Alors lui venait parfois le souvenir confus d'une comptine ou d'une histoire, celle qui le soir chassait les ombres vives et inquiétantes projetées par le feu dans l'âtre. Le conte du naa'ti [2] lui serrait encore la gorge, l'obligeant à s'asseoir dans le sable, sans qu'il sache bien pourquoi. Peut-être avait-il été enfant lui aussi, un enfant aimé et protégé par la douceur d'une mère.

Un jour, il avait été vu près d'une source d'eau vive, allongé sous un grand arbre et profondément endormi. A son réveil, il dressa patiemment des pierres blanches ou grises pour construire un autel conforme aux traditions, bien que sommaire. Il avait posé son armure ternie et abimée, puis était reparti, la laissant là.

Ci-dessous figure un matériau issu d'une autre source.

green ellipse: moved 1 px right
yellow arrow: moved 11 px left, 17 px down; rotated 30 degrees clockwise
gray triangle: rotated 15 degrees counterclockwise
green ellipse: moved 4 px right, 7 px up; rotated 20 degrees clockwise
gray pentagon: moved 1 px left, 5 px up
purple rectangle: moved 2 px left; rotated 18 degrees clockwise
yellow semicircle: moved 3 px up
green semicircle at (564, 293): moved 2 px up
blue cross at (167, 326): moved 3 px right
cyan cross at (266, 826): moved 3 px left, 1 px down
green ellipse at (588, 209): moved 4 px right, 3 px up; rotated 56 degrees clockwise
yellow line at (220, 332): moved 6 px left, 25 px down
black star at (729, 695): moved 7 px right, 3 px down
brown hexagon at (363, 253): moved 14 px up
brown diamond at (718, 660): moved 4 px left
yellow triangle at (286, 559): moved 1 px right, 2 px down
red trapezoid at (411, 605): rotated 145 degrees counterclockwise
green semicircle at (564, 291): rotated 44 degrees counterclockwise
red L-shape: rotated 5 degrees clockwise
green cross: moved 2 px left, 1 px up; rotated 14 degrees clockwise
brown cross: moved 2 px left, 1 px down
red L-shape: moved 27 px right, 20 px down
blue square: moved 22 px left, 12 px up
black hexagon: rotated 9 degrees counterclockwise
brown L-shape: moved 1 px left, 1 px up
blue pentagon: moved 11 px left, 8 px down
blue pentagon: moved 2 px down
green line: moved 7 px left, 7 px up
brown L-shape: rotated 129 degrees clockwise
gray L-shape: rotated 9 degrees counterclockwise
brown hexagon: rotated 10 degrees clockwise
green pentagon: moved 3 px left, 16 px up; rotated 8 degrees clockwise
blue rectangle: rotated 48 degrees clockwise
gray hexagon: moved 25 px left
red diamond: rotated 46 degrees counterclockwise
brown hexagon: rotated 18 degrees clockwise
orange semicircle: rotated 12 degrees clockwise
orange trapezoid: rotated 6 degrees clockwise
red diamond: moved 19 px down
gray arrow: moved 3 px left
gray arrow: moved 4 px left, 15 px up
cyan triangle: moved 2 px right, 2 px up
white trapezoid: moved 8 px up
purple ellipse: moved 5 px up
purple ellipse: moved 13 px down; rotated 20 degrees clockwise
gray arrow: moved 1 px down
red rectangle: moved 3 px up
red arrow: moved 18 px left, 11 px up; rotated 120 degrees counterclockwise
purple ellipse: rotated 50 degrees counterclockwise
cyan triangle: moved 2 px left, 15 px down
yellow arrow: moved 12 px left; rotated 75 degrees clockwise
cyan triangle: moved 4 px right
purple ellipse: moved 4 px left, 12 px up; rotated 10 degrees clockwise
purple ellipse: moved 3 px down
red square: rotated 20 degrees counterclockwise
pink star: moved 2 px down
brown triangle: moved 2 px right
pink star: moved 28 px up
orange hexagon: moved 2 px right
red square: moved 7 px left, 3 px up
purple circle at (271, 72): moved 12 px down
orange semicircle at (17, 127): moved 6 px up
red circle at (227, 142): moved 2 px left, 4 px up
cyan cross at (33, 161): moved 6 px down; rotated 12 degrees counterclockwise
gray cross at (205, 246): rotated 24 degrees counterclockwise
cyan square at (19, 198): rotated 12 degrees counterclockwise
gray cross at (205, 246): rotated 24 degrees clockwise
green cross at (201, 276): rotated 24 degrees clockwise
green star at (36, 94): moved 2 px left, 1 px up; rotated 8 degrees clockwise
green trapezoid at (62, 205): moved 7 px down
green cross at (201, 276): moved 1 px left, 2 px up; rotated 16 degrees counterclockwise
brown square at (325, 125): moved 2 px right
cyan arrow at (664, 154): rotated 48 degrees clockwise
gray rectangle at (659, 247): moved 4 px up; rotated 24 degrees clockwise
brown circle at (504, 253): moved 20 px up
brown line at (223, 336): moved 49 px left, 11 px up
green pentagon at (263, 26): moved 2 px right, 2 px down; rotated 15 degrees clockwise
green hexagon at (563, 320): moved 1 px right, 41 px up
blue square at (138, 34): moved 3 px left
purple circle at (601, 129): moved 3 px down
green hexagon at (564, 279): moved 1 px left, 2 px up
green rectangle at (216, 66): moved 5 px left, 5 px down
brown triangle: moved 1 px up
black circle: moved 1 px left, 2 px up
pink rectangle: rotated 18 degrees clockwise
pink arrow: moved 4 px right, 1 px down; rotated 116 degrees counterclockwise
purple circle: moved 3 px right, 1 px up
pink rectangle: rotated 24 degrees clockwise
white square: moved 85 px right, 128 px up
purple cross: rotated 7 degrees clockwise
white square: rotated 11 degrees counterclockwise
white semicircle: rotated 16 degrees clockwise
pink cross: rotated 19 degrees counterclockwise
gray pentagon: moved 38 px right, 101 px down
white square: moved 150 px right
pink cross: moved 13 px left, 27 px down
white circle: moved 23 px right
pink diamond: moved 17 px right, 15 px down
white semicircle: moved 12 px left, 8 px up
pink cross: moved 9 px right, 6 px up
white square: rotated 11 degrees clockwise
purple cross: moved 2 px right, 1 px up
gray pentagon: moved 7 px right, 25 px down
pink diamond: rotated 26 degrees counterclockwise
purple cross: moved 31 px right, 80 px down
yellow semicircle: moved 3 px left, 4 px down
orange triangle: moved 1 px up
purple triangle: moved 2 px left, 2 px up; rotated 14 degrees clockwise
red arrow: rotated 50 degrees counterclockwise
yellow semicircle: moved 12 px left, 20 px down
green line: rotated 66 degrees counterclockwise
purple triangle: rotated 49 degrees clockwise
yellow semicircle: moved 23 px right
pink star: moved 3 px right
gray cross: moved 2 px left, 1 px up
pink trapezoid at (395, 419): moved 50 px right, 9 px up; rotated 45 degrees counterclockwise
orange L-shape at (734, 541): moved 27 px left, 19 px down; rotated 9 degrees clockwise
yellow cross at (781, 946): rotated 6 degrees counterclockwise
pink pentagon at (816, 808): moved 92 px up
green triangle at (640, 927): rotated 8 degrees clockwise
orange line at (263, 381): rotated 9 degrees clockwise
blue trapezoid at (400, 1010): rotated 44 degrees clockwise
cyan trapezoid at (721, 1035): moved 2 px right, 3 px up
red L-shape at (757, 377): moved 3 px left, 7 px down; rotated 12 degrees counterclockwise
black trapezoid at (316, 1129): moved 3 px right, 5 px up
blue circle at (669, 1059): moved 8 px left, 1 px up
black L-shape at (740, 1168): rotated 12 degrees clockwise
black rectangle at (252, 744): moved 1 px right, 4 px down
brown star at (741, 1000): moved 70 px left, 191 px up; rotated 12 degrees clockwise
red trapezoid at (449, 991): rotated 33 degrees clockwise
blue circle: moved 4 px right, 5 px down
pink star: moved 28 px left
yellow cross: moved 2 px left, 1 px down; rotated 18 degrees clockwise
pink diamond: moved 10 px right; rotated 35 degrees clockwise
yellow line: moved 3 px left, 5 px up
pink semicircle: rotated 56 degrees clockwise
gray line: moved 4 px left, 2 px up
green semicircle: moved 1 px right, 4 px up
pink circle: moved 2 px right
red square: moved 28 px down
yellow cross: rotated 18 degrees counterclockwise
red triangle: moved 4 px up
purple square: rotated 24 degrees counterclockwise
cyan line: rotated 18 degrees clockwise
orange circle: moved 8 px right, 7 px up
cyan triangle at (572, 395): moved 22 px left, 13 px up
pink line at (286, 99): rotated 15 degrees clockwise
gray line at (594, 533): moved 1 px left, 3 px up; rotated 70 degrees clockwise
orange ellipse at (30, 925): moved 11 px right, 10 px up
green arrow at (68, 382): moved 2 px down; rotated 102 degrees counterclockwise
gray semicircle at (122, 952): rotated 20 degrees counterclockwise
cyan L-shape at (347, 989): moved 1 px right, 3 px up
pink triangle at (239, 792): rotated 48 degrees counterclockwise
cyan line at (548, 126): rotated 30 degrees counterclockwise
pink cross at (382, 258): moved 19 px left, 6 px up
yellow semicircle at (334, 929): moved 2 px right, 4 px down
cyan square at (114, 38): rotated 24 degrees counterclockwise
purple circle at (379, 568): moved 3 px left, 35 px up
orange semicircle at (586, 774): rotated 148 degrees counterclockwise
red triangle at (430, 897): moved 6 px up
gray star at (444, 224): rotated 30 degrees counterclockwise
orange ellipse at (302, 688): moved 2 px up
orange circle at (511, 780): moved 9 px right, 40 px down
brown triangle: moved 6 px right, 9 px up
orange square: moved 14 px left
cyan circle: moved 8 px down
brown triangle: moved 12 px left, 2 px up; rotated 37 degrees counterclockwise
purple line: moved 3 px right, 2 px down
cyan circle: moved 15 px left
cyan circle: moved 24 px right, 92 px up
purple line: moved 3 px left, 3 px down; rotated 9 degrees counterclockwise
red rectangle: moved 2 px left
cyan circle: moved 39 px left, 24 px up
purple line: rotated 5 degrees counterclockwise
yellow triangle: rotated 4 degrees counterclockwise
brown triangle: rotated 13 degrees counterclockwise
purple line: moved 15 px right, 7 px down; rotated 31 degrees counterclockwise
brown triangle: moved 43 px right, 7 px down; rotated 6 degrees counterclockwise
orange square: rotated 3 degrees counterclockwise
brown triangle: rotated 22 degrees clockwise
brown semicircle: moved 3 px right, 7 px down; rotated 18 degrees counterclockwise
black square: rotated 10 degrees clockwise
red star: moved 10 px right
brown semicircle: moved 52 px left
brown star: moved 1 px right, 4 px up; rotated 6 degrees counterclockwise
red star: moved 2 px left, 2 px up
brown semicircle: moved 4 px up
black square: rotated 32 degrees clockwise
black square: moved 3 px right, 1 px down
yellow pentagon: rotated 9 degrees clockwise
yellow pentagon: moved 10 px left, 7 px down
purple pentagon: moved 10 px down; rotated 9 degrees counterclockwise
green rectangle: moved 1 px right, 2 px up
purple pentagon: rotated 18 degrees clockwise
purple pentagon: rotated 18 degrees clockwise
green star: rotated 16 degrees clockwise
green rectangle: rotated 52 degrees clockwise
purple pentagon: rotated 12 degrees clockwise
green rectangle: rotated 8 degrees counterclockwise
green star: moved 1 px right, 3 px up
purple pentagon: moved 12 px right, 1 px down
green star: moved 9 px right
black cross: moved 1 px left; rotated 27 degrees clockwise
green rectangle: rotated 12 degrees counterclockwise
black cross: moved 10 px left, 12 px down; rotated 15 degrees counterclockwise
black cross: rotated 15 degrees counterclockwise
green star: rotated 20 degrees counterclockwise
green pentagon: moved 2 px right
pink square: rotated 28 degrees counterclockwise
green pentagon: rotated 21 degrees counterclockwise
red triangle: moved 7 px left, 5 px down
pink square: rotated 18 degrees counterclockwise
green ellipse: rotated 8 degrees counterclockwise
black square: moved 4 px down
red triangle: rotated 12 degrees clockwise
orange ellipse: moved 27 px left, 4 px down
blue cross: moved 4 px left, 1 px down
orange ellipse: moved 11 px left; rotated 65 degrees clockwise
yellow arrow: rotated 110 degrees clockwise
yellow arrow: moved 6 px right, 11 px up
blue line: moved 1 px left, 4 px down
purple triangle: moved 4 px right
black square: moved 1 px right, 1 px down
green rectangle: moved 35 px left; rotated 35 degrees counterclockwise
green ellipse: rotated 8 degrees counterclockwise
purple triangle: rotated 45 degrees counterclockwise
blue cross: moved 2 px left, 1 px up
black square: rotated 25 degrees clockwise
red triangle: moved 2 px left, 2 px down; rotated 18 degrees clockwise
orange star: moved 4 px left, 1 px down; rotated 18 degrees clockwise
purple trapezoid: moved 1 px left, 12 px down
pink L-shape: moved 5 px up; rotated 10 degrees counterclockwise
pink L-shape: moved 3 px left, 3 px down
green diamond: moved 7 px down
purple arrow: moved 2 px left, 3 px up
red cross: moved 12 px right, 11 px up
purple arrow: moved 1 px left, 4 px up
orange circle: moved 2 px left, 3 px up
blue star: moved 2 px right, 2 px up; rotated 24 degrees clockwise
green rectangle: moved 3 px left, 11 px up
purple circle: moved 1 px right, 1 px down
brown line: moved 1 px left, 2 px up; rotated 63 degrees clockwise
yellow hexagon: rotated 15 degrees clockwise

Des voyageurs lui parlèrent d'un nouveau monde, au-delà de la Porte, qui avait accueilli ses frères et sœurs. Un monde façonné par des dieux nomades, et dont les peuples étranges et nombreux résistaient aux forces démoniaques. Un monde encore jeune, entier, en grande partie recouvert de lacs paisibles et d'océans sauvages.
Pourtant, l'écho lointain des vagues, du vent qui bruissait dans les feuillages, couchait les hautes herbes et faisait tinter l'écaille colorée des carillons, le retenait ici, sur les terres stériles de Draenor.

Ce qui fut un monde refuge n'est plus que ruines, et sa mémoire morcelée dérive lentement vers les rivages du Néant. Si vous apercevez un grand Roué [3] immobile au bord de l'abysse, le regard perdu, approchez-vous. Si votre cœur est humble et votre désespoir sincère, peut-être vous offrira-t-il son aide.
[1]. Il s'agit ici de la Draenor originale, refuge des Draeneï fuyant Argus à bord du vaisseau Génédar.
[2]. Le personnage du naa'ti est récurrent dans de nombreux contes draeneï. Voir La Trace d'une vie, publié aux Editions.
[3]. Traduction approximative du terme draeneï krokul, signifiant "ceux qui sont brisés".